Over these days, Lunar Photon’s HyperCurie engine will perform a series of orbit raising maneuvers by igniting periodically to increase Photon’s velocity, stretching its orbit into a prominent ellipse around Earth. Six days after launch, HyperCurie will ignite one final time, accelerating Photon Lunar to 24,500 mph (39,500 km/h) and setting it on a ballistic lunar transfer. Within 20 minutes of this final burn, Photon will release CAPSTONE into space for the first leg of the CubeSat’s solo flight. CAPSTONE’s journey to NRHO is expected to take around four months from this point. Assisted by the Sun’s gravity, CAPSTONE will reach a distance of 963,000 miles from Earth – more than three times the distance between Earth and the Moon – before being pulled back towards the Earth-Moon system.

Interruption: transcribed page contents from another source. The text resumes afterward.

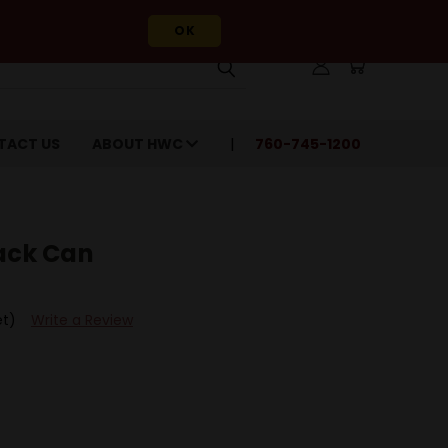
OK
TACT US
ABOUT HWC
760-745-1200
Pack Can
et)
Write a Review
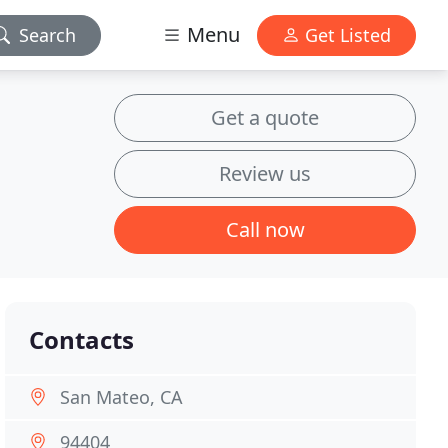
Menu
Search
Get Listed
Get a quote
Review us
Call now
Contacts
San Mateo, CA
94404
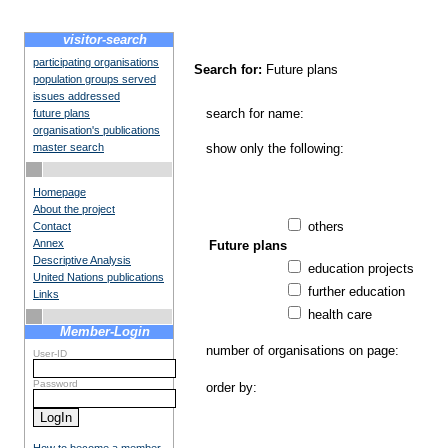
visitor-search
participating organisations
Search for:
Future plans
population groups served
issues addressed
search for name:
future plans
organisation's publications
master search
show only the following:
Homepage
About the project
others
Contact
Annex
Future plans
Descriptive Analysis
education projects
United Nations publications
further education
Links
health care
Member-Login
number of organisations on page:
User-ID
Password
order by:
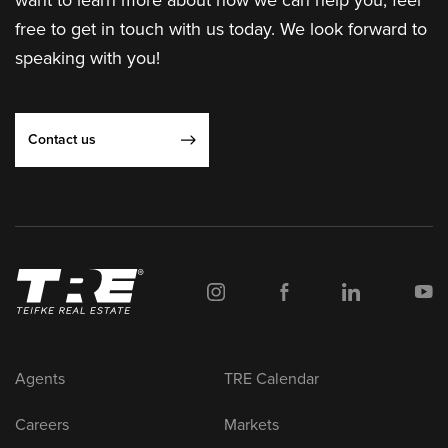
want to learn more about how we can help you, feel
free to get in touch with us today. We look forward to
speaking with you!
Contact us
Agents
TRE Calendar
Careers
Markets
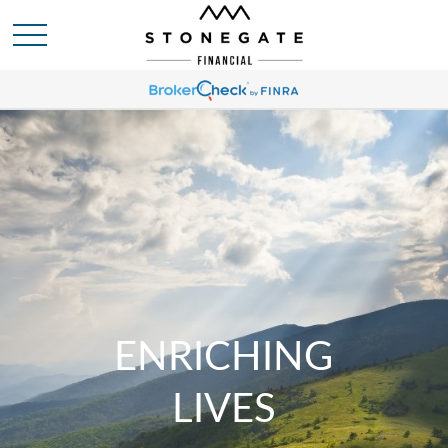
ENRICHING
LIVES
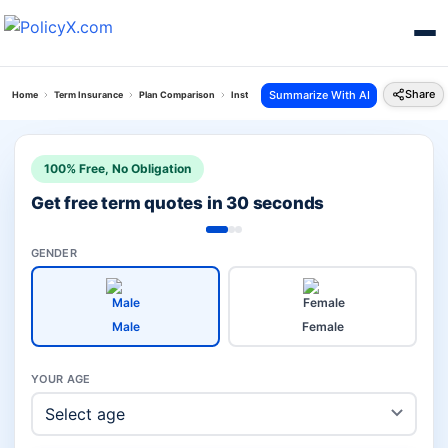
Share
Summarize With AI
Home
Term Insurance
Plan Comparison
Instaprotect Plan Vs Grameen Bima
100% Free, No Obligation
Get free term quotes in 30 seconds
GENDER
Male
Female
YOUR AGE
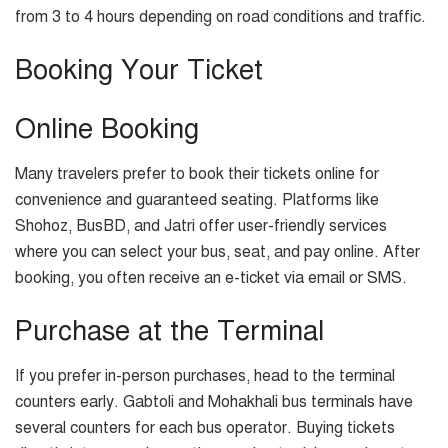
from 3 to 4 hours depending on road conditions and traffic.
Booking Your Ticket
Online Booking
Many travelers prefer to book their tickets online for
convenience and guaranteed seating. Platforms like
Shohoz, BusBD, and Jatri offer user-friendly services
where you can select your bus, seat, and pay online. After
booking, you often receive an e-ticket via email or SMS.
Purchase at the Terminal
If you prefer in-person purchases, head to the terminal
counters early. Gabtoli and Mohakhali bus terminals have
several counters for each bus operator. Buying tickets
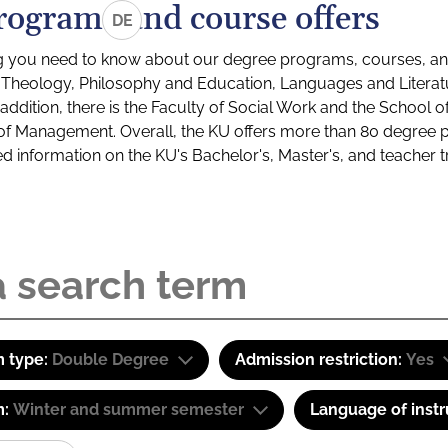
rograms and course offers
DE
g you need to know about our degree programs, courses, and
s: Theology, Philosophy and Education, Languages and Litera
ddition, there is the Faculty of Social Work and the School o
of Management. Overall, the KU offers more than 80 degree 
led information on the KU's Bachelor's, Master's, and teacher t
 type:
Double Degree
Admission restriction:
Yes
m:
Winter and summer semester
Language of instr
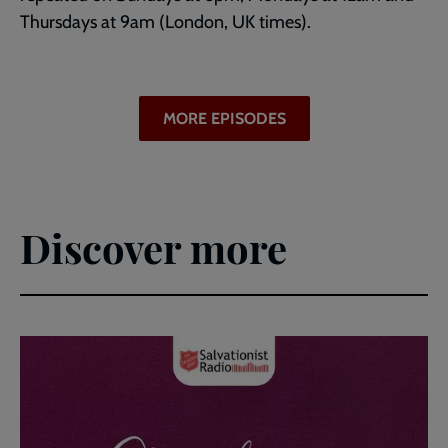
Thursdays at 9am (London, UK times).
MORE EPISODES
Discover more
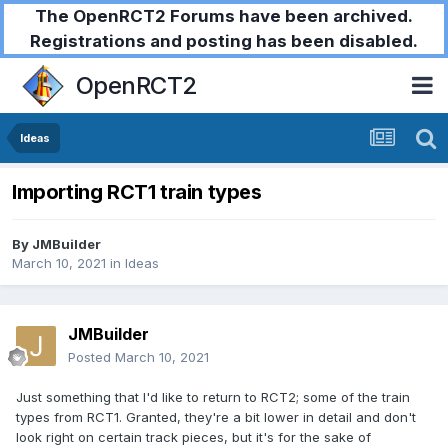
The OpenRCT2 Forums have been archived.
Registrations and posting has been disabled.
OpenRCT2
Ideas
Importing RCT1 train types
By
JMBuilder
March 10, 2021
in
Ideas
JMBuilder
Posted
March 10, 2021
Just something that I'd like to return to RCT2; some of the train
types from RCT1. Granted, they're a bit lower in detail and don't
look right on certain track pieces, but it's for the sake of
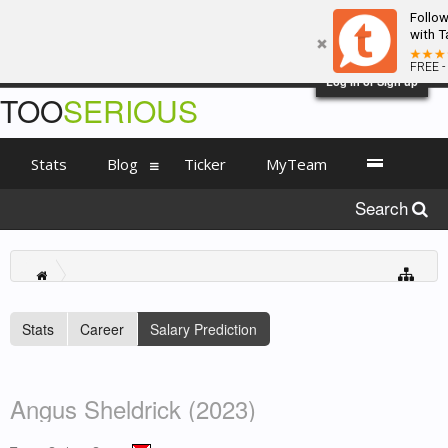
Follo
with T
FREE -
Log in or Sign up
TOO
SERIOUS
Stats
Blog
Ticker
MyTeam
Search
Stats
Career
Salary Prediction
Angus Sheldrick (2023)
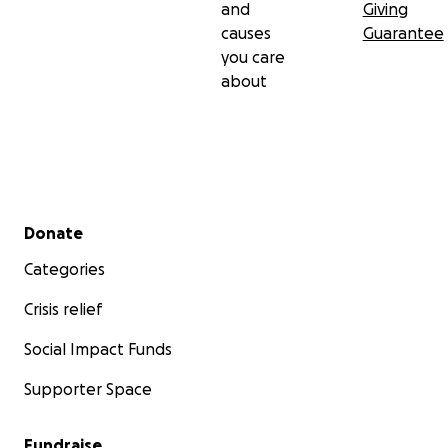
and
Giving
causes
Guarantee
you care
about
Secondary menu
Donate
Categories
Crisis relief
Social Impact Funds
Supporter Space
Fundraise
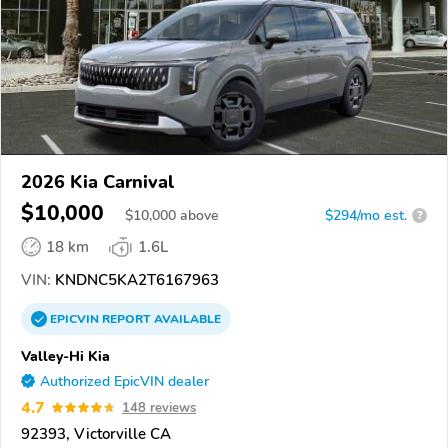
2026 Kia Carnival
$10,000
$
10,000
above
$294/mo est.
?
18 km
1.6L
VIN:
KNDNC5KA2T6167963
EPICVIN
REPORT
AVAILABLE
Valley-Hi Kia
Authorized EpicVIN dealer
4.7
148 reviews
92393, Victorville CA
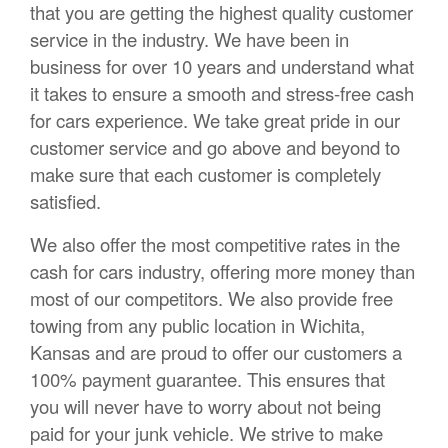
that you are getting the highest quality customer
service in the industry. We have been in
business for over 10 years and understand what
it takes to ensure a smooth and stress-free cash
for cars experience. We take great pride in our
customer service and go above and beyond to
make sure that each customer is completely
satisfied.
We also offer the most competitive rates in the
cash for cars industry, offering more money than
most of our competitors. We also provide free
towing from any public location in Wichita,
Kansas and are proud to offer our customers a
100% payment guarantee. This ensures that
you will never have to worry about not being
paid for your junk vehicle. We strive to make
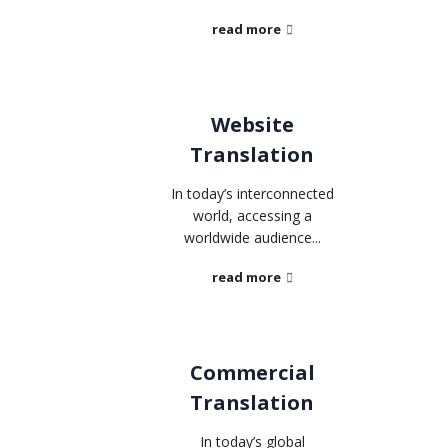
read more
Website
Translation
In today’s interconnected
world, accessing a
worldwide audience...
read more
Commercial
Translation
In today’s global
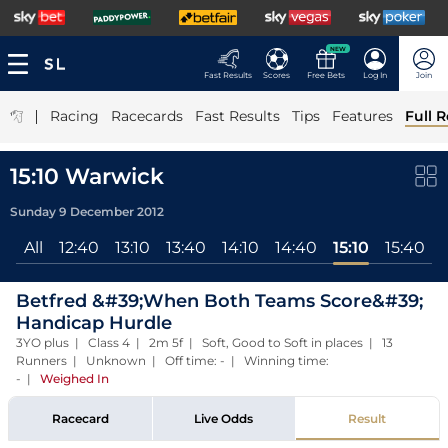
NEW
Fast Results
Scores
Free Bets
Log In
Join
|
Racing
Racecards
Fast Results
Tips
Features
Full R
15:10 Warwick
Sunday 9 December 2012
All
12:40
13:10
13:40
14:10
14:40
15:10
15:40
Betfred &#39;When Both Teams Score&#39;
Handicap Hurdle
3YO plus | Class 4 | 2m 5f | Soft, Good to Soft in places | 13
Runners | Unknown | Off time: - | Winning time:
-
|
Weighed In
Racecard
Live Odds
Result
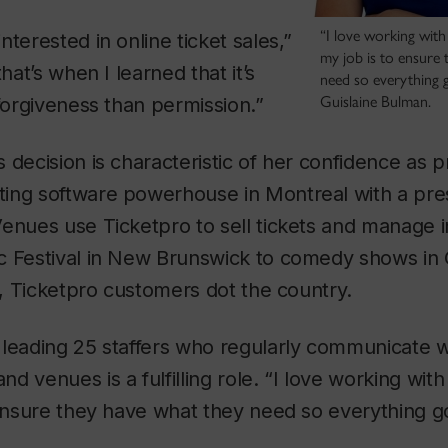
“I love working with 
terested in online ticket sales,”
my job is to ensure
that’s when I learned that it’s
need so everything g
Guislaine Bulman.
 forgiveness than permission.”
 decision is characteristic of her confidence as p
keting software powerhouse in Montreal with a pr
Venues use Ticketpro to sell tickets and manage 
c Festival in New Brunswick to comedy shows in 
ta, Ticketpro customers dot the country.
 leading 25 staffers who regularly communicate w
 venues is a fulfilling role. “I love working with
 ensure they have what they need so everything g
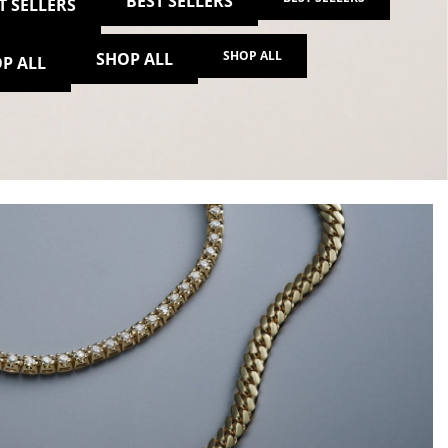
BEST SELLERS
T SELLERS
SHOP ALL
SHOP ALL
P ALL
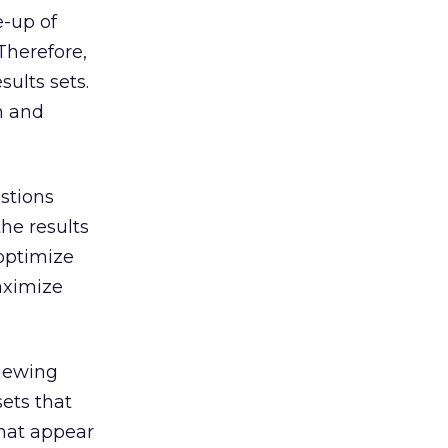
e-up of
Therefore,
ults sets.
on and
stions
the results
 optimize
aximize
viewing
ets that
that appear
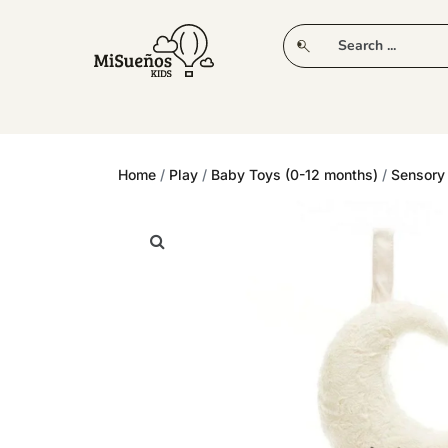
CLUB
NEW IN
CLOTHING
PLAY
Home
/
Play
/
Baby Toys (0-12 months)
/
Sensory 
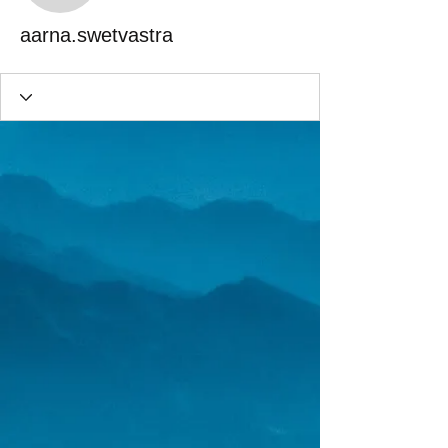
aarna.swetvastra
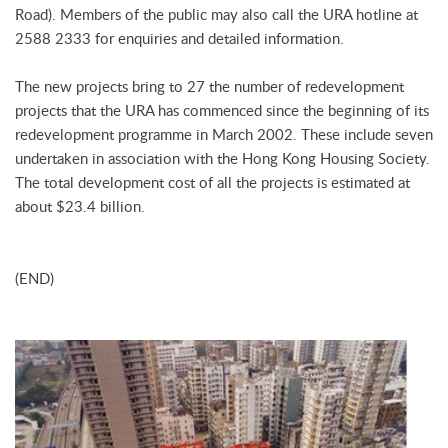
Road). Members of the public may also call the URA hotline at
2588 2333 for enquiries and detailed information.
The new projects bring to 27 the number of redevelopment
projects that the URA has commenced since the beginning of its
redevelopment programme in March 2002. These include seven
undertaken in association with the Hong Kong Housing Society.
The total development cost of all the projects is estimated at
about $23.4 billion.
(END)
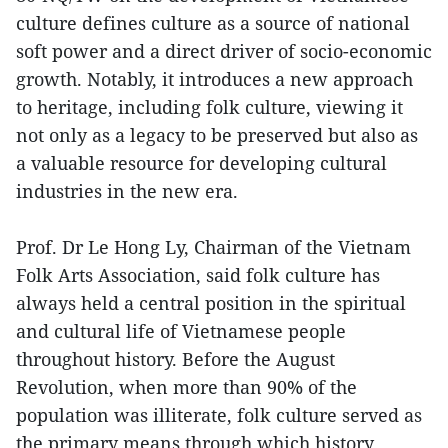
culture defines culture as a source of national
soft power and a direct driver of socio-economic
growth. Notably, it introduces a new approach
to heritage, including folk culture, viewing it
not only as a legacy to be preserved but also as
a valuable resource for developing cultural
industries in the new era.
Prof. Dr Le Hong Ly, Chairman of the Vietnam
Folk Arts Association, said folk culture has
always held a central position in the spiritual
and cultural life of Vietnamese people
throughout history. Before the August
Revolution, when more than 90% of the
population was illiterate, folk culture served as
the primary means through which history,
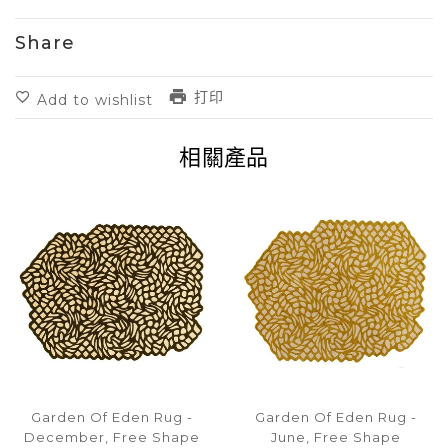
Share
打印
Add to wishlist
相關產品
Garden Of Eden Rug -
Garden Of Eden Rug -
December, Free Shape
June, Free Shape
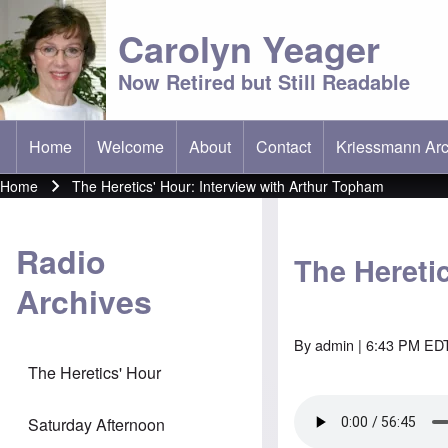
Carolyn Yeager
Now Retired but Still Readable
Home
Welcome
About
Contact
Kriessmann Arc
(opens in new t
Main menu
Home
The Heretics' Hour: Interview with Arthur Topham
Breadcrumb
Radio
The Hereti
Archives
By
admin
| 6:43 PM EDT
The Heretics' Hour
Saturday Afternoon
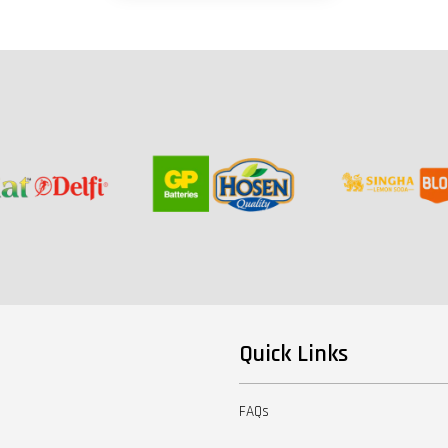
Quick Links
FAQs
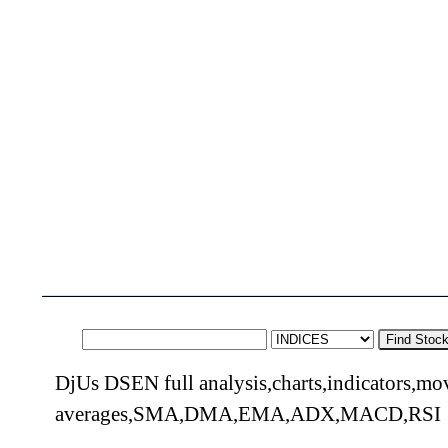
Find Stoc
DjUs DSEN full analysis,charts,indicators,mo
averages,SMA,DMA,EMA,ADX,MACD,RSI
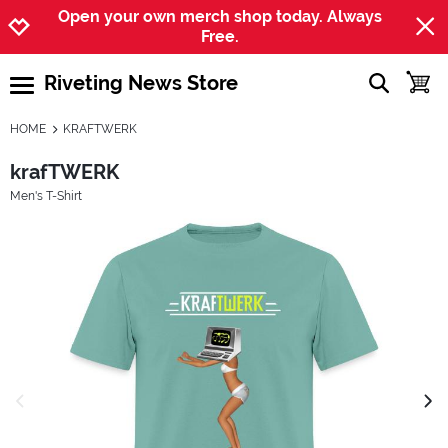
Jump to navigation
Jump to content
Increase contrast
Open your own merch shop today. Always
Free.
Riveting News Store
show searc
toggle
open burgermenu
HOME
KRAFTWERK
krafTWERK
Men's T-Shirt
previous image
next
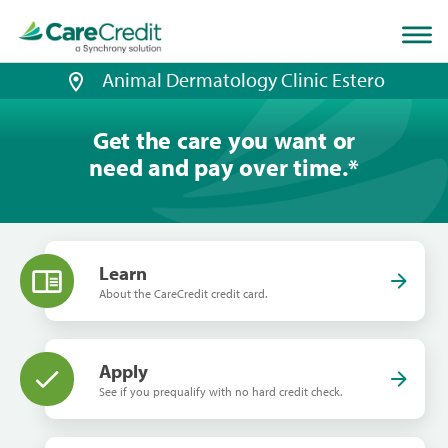
Home
page
loaded
Animal Dermatology Clinic Estero
Get the care you want or
need and pay over time.
*
Learn
About the CareCredit credit card.
Apply
See if you prequalify with no hard credit check.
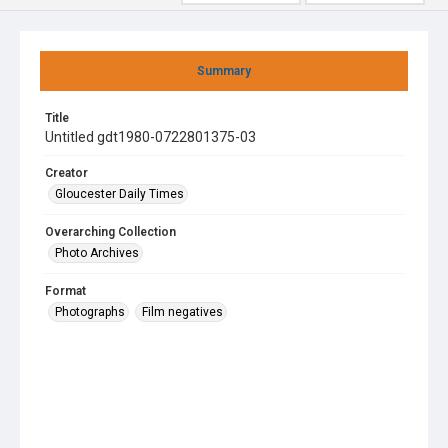
Summary
Title
Untitled gdt1980-0722801375-03
Creator
Gloucester Daily Times
Overarching Collection
Photo Archives
Format
Photographs
Film negatives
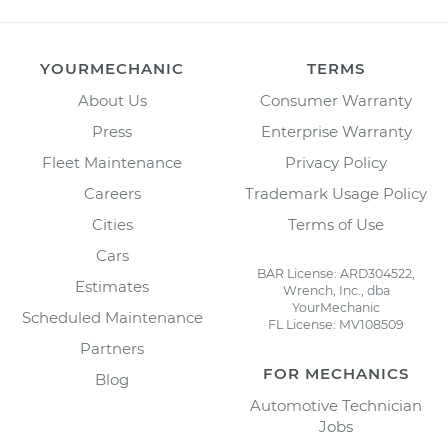
YOURMECHANIC
TERMS
About Us
Consumer Warranty
Press
Enterprise Warranty
Fleet Maintenance
Privacy Policy
Careers
Trademark Usage Policy
Cities
Terms of Use
Cars
BAR License: ARD304522,
Estimates
Wrench, Inc., dba
YourMechanic
Scheduled Maintenance
FL License: MV108509
Partners
FOR MECHANICS
Blog
Automotive Technician
Jobs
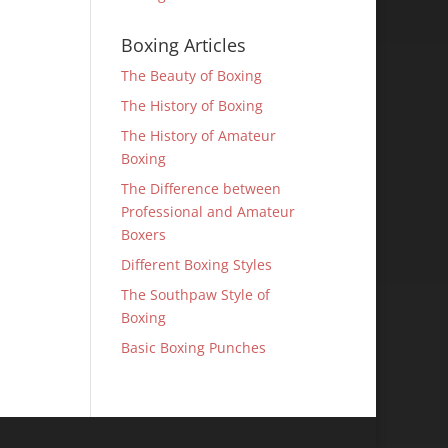
Boxing Articles
The Beauty of Boxing
The History of Boxing
The History of Amateur
Boxing
The Difference between
Professional and Amateur
Boxers
Different Boxing Styles
The Southpaw Style of
Boxing
Basic Boxing Punches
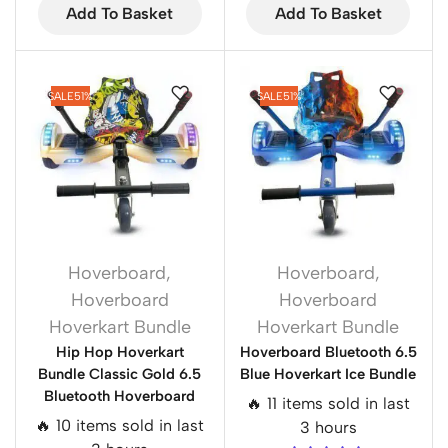
Add To Basket
Add To Basket
SALE
51%
SALE
51%
Hoverboard
,
Hoverboard
,
Hoverboard
Hoverboard
Hoverkart Bundle
Hoverkart Bundle
Hip Hop Hoverkart
Hoverboard Bluetooth 6.5
Bundle Classic Gold 6.5
Blue Hoverkart Ice Bundle
Bluetooth Hoverboard
🔥 11 items sold in last
🔥 10 items sold in last
3 hours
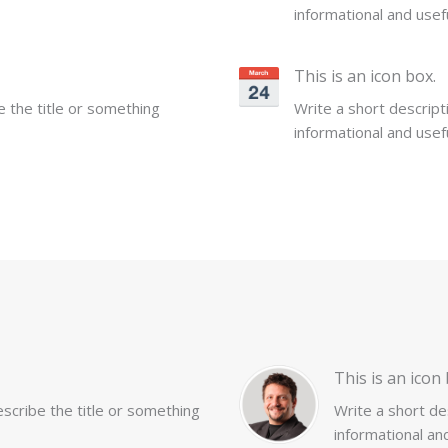
informational and usefu
This is an icon box.
be the title or something
Write a short descripti
informational and usefu
This is an icon 
describe the title or something
Write a short des
informational and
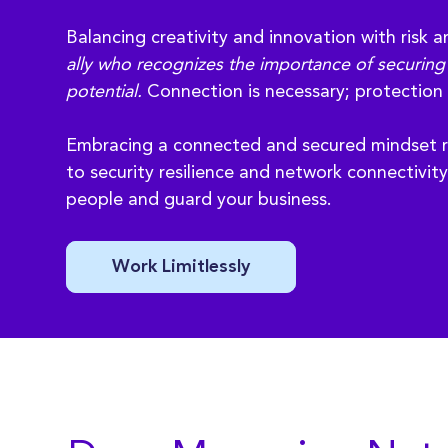
Balancing creativity and innovation with risk a
ally who recognizes the importance of securing 
potential.
Connection is necessary; protection 
Embracing a connected and secured mindset r
to security resilience and network connectivit
people and guard your business.
Work Limitlessly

Rocket Lab founder and CEO Peter Beck said the launch of the CAPSTONE mission was the culmination of two and a half years of work and it pushed the Electron launch vehicle to the limit. “Electron lifted its heaviest payload yet at 300 kg - the combined mass of Lunar Photon and CAPSTONE. We pushed the Rutherford engines harder than we ever have before and deployed Lunar Photon and CAPSTONE exactly where they needed to go to begin the next mission phase. Now it’s Lunar Photon’s show and we’re immensely proud of its performance so far. We’re really pushing the boundaries of what’s possible for interplanetary smallsat missions with CAPSTONE and it’s exciting to think about the possibilities it opens up for more cost-effective missions to Mars, Venus and beyond.”